Although cases of COVID-19 were documented in other countries a little earlier than the first Italian cases, Italy was the first European country to be severely affected by the pandemic

The first cases of COVID-19 in Italy were diagnosed on 30 January 2020; these were two Chinese tourists who were visiting Rome. Other isolated cases – all arriving or returning from China – had already been reported in France (24 January) and Germany (27 January). At that time, isolated cases or small outbreaks, all related to people who had recently been to China, had been reported in most European countries.

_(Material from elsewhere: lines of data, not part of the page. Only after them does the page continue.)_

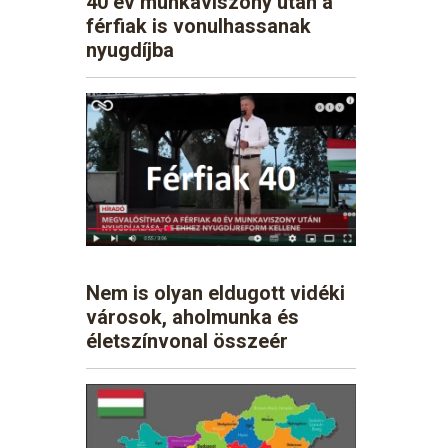
40 év munkaviszony után a
férfiak is vonulhassanak
nyugdíjba
Nem is olyan eldugott vidéki
városok, aholmunka és
életszínvonal összeér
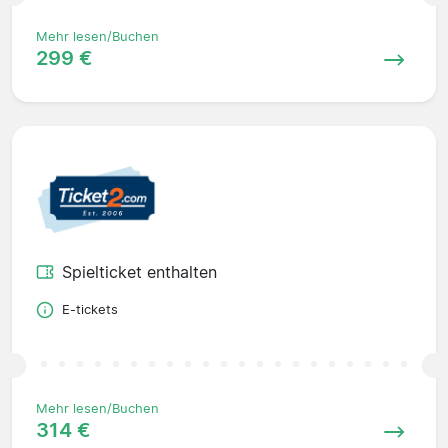
Mehr lesen/Buchen
299 €
Spielticket enthalten
E-tickets
Mehr lesen/Buchen
314 €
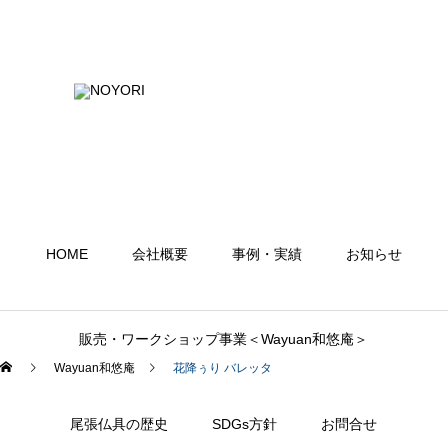
HOME
会社概要
事例・実績
お知らせ
販売・ワークショップ事業＜Wayuan和悠庵＞
Wayuan和悠庵
花降ぅり バレッタ
尾張仏具の歴史
SDGs方針
お問合せ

On 20 February 2020, in a climate of growing concern, in which – however – the real risk still seemed ‘far away’ (the World Health Organization would only declare a Sars-CoV-2 ‘pandemic’ on 11 March), the Italian public and the world of healthcare were shaken by the news. The first Italian case (‘Patient 1’) was a 38-year-old man admitted to Codogno Hospital (in a village of 15,000 inhabitants in the province of Lodi, Lombardy, Northern Italy) with severe pneumonia and the need for ventilatory support in the intensive care unit. He was defined as Patient 1 because he was considered the first to fall ill with COVID-19 on Italian soil, having not made trips abroad previously.

Over the next 24 hours, another 16 patients between Lombardy and Veneto tested positive for Sars-CoV-2; all of whom had not travelled to China recently. This was the start of the outbreaks of COVID-19 in Italy. As of 1 March 2020, Italy had 3089 confirmed cases and 109 deaths, most of them in the northern regions, and was, by far, the European country most affected by COVID-19, second only to China and South Korea.

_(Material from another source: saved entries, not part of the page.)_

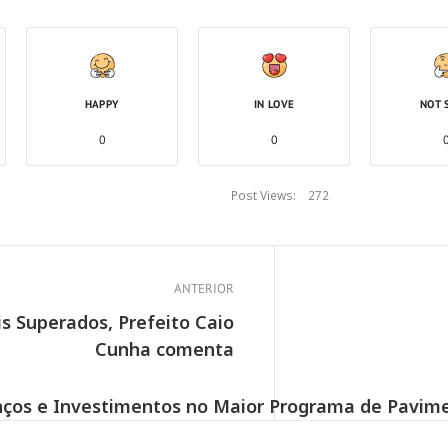
HAPPY
IN LOVE
NOT 
0
0
Post Views:
272
ANTERIOR
is Superados, Prefeito Caio
Cunha comenta
ços e Investimentos no Maior Programa de Pavim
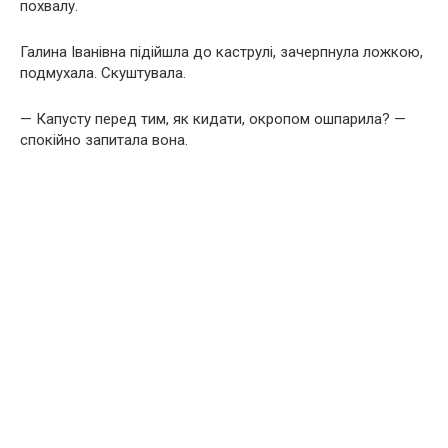
похвалу.
Галина Іванівна підійшла до каструлі, зачерпнула ложкою,
подмухала. Скуштувала.
— Капусту перед тим, як кидати, окропом ошпарила? —
спокійно запитала вона.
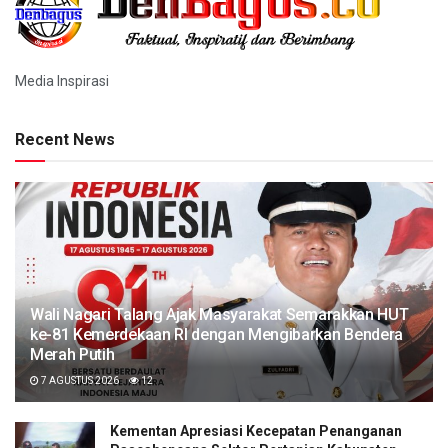
Media Inspirasi
Recent News
Wali Nagari Talang Ajak Masyarakat Semarakkan HUT
ke-81 Kemerdekaan RI dengan Mengibarkan Bendera
Merah Putih
7 AGUSTUS 2026
12
Kementan Apresiasi Kecepatan Penanganan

It was almost impossible to understand what was happening in Italy: we were the first western country hit by a large-scale spread of Sars-CoV-2, where the virus seemed to have arrived extremely suddenly and disruptively, thereby seriously impacting on the response capacity of the public health service.

Epidemiologists in regions of northern Italy were on the hunt for ‘Patient 0’; that is the person who – after returning from other countries already affected by COVID-19 – had infected Patient 1 and spread the virus between Lombardy and Veneto.

Over time, however, it became clear that there was no Patient 0 because Patient 1 was evidently not the first Italian case. In retrospect, the common opinion, and also the official position of the Italian Ministry of Health, was that the Sars-CoV-2 virus had already been circulating in Italy for at least a few weeks prior causing, for the most part, less acute (and therefore more difficult to identify) cases, together with sporadic cases of interstitial pneumonia (which is also associated with other infections such as influenza) that would go undiagnosed.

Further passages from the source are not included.